### [WORK ORDER]
What you return should be the full listing, copied exactly and stripped of its pictures.

*** INFORMATION PROVIDED ***

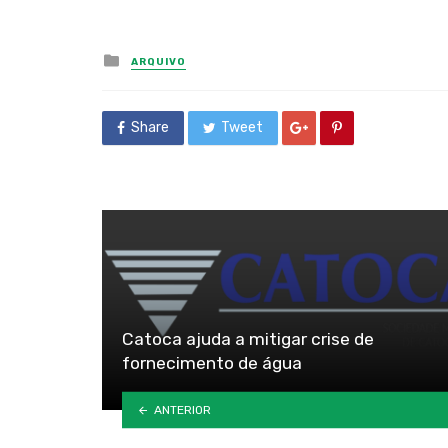
Posted
ARQUIVO
in
Share
Tweet
Catoca ajuda a mitigar crise de
fornecimento de água
ANTERIOR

*** End of INFORMATION PROVIDED ***

### [SOLUTION TO THIS TASK]
Posted
ARQUIVO
in
Share
Tweet
Catoca ajuda a mitigar crise de
fornecimento de água
ANTERIOR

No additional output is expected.